Venezuela posee alrededor del 17% de las reservas mundiales de petróleo, según el Energy Institute. Sin embargo, su producción, que llegó a ser de 3,5 millones de barriles diarios en la década de 1970, se ha desplomado drásticamente debido a décadas de falta de inversión y problemas de gestión. El año pasado, la producción de Venezuela fue de aproximadamente un millón de barriles diarios, cerca del 1% de la producción mundial.
Elevar la producción del país a sus antiguos niveles requerirá de una enorme inversión. Se necesitarían unos 110.000 millones de dólares para poder regresar a los dos millones de barriles diarios a principios de la década de 2030, según Rystad Energy. “No creo que las empresas vuelvan corriendo al país”, afirma León, que considera que será “muy, muy complicado” para Venezuela atraer la inversión privada necesaria para aumentar drásticamente la producción. “Las empresas, antes de volver, querrán ver el país en una situación lo suficientemente estable”.
El mercado petrolero mundial está “entrando en un periodo de exceso de oferta”, afirma León. “Los precios van a bajar y seguirán bajando... Lo que significa que las petroleras van a ser muy, muy selectivas sobre dónde invierten. En esa situación, lo más probable es que quieran invertir en lugares que ya conocen”.
Otros observadores creen, sin embargo, que las grandes petroleras competirán por la oportunidad de hacerse con un negocio millonario en Venezuela. Fordham cree que el país representa ahora una “oportunidad enorme” para los gigantes del petróleo y habrá una competencia inmensa entre estas compañías para hacerse con las mejores oportunidades.

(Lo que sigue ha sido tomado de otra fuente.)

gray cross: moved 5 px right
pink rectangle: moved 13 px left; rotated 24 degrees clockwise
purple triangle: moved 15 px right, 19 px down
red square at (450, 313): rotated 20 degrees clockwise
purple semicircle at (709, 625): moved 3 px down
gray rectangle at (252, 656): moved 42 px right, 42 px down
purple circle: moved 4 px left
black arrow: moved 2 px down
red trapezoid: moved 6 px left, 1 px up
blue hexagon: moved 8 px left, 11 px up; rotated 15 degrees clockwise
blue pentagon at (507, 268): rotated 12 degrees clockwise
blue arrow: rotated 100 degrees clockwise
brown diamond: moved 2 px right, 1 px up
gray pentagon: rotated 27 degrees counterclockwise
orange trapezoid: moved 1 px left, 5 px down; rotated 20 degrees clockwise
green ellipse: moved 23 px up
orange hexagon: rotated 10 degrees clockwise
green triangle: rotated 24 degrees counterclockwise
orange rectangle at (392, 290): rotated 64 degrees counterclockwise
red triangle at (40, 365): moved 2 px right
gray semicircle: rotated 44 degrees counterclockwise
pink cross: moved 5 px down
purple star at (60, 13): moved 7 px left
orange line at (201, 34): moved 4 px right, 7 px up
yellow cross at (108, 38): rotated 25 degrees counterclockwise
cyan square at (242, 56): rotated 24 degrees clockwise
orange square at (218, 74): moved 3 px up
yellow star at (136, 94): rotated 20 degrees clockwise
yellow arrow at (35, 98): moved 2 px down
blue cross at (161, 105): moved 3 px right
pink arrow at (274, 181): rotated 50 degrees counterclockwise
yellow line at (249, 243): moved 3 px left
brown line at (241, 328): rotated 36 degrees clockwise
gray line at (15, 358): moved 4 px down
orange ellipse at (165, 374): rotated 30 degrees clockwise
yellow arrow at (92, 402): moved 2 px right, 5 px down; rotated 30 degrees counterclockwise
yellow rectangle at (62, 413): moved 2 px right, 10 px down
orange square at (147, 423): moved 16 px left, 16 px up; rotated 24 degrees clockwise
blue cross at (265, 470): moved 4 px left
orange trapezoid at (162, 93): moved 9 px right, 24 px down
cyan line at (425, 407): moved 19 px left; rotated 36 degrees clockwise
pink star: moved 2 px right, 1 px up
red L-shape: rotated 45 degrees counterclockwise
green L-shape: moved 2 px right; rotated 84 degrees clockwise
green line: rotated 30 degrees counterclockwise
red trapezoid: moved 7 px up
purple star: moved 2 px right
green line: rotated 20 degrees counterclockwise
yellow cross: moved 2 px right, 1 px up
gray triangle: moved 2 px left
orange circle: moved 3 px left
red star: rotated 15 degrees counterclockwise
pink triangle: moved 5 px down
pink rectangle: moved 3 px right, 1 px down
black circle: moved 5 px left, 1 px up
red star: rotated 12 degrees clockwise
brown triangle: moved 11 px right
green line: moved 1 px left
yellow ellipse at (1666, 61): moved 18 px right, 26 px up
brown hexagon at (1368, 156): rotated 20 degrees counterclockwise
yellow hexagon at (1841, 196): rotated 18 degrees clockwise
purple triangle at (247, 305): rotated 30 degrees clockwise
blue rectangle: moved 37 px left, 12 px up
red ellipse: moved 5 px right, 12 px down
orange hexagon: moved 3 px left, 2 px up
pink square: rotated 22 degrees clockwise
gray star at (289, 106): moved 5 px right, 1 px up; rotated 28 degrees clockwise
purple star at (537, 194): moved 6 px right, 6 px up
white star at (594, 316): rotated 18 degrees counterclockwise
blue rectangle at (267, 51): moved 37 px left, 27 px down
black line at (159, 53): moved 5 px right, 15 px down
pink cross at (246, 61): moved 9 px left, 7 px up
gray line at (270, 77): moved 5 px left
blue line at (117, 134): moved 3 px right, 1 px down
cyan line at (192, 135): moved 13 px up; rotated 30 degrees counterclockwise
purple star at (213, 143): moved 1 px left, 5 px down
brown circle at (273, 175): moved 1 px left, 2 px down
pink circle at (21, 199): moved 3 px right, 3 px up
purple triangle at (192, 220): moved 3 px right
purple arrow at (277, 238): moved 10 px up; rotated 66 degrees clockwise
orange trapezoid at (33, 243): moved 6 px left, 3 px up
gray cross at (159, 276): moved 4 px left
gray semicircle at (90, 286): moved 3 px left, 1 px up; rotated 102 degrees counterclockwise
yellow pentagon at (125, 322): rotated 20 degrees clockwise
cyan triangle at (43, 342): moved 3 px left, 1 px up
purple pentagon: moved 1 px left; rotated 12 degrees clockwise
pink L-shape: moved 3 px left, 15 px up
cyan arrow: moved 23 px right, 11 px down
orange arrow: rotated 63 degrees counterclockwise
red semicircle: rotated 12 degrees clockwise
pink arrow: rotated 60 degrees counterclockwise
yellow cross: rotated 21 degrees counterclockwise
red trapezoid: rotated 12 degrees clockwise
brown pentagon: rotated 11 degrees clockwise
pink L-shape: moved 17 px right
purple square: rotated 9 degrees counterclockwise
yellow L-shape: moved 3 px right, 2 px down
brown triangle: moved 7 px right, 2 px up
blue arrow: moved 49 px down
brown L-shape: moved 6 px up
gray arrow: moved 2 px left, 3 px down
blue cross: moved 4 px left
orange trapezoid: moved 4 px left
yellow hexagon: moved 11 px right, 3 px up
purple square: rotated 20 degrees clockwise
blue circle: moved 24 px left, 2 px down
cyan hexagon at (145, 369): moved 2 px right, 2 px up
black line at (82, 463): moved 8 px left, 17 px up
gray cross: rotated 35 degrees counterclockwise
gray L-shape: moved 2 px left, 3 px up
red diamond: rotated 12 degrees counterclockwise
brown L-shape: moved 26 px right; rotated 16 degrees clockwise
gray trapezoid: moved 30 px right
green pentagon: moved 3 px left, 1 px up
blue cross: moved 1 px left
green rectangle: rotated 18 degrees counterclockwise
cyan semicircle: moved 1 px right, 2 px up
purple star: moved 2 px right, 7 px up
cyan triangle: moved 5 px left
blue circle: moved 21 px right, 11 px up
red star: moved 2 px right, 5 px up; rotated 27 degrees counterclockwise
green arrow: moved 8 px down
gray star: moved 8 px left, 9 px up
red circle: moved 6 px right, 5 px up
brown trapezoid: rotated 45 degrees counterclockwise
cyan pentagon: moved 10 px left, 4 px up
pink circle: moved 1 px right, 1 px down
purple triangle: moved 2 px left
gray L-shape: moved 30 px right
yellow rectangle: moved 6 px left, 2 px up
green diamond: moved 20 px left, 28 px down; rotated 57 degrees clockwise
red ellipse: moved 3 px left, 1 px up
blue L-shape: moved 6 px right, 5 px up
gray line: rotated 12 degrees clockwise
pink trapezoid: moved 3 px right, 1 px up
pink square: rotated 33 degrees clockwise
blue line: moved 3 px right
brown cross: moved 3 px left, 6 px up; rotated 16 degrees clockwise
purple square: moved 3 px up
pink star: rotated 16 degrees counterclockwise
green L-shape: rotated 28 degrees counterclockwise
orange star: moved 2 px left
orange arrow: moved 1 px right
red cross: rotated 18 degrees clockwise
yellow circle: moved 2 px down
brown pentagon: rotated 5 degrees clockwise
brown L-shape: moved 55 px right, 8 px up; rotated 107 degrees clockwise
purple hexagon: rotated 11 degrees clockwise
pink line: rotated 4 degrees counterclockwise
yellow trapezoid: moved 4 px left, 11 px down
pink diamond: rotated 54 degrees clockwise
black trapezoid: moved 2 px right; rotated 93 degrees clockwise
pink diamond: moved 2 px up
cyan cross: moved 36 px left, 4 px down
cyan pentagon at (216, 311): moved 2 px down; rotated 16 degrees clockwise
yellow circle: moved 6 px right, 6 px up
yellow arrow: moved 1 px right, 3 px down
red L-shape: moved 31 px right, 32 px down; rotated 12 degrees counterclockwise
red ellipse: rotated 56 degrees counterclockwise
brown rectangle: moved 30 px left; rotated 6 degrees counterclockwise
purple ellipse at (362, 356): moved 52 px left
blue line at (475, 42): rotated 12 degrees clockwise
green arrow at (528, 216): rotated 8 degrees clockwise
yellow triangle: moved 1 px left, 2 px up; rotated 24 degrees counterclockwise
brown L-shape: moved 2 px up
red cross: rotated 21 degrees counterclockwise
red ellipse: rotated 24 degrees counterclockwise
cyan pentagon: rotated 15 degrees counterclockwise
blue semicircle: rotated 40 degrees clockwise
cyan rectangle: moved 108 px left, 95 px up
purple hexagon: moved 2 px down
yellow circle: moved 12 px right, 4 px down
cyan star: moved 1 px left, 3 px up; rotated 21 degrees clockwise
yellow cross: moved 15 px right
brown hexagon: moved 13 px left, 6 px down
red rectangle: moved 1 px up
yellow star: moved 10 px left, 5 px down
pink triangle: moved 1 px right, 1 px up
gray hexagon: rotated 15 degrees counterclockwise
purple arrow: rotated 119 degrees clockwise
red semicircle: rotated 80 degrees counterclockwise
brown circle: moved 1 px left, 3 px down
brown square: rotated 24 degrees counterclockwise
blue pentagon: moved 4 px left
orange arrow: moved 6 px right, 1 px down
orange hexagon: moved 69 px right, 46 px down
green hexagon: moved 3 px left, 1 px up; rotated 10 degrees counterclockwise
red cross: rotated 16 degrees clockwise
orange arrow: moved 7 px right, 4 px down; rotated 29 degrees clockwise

El sábado por la mañana, Trump presumió de haber llevado a cabo “una de las demostraciones más impresionantes del poderío militar estadounidense” de la historia. Sin embargo, en los despachos de las grandes compañías y en otros muchos otros ámbitos no se olvida lo ocurrido tras el derrocamiento de otros líderes y regímenes, incluidos los de Afganistán, Irak o Libia.
“La historia de las transiciones tras etapas autoritarias es complicada, ocurrieran estas de forma ‘natural’ o provocadas externamente”, afirma Fordham, que señala que Trump actúa como si tuviera fe ciega en que, bajo su mando, las cosas serán distintas.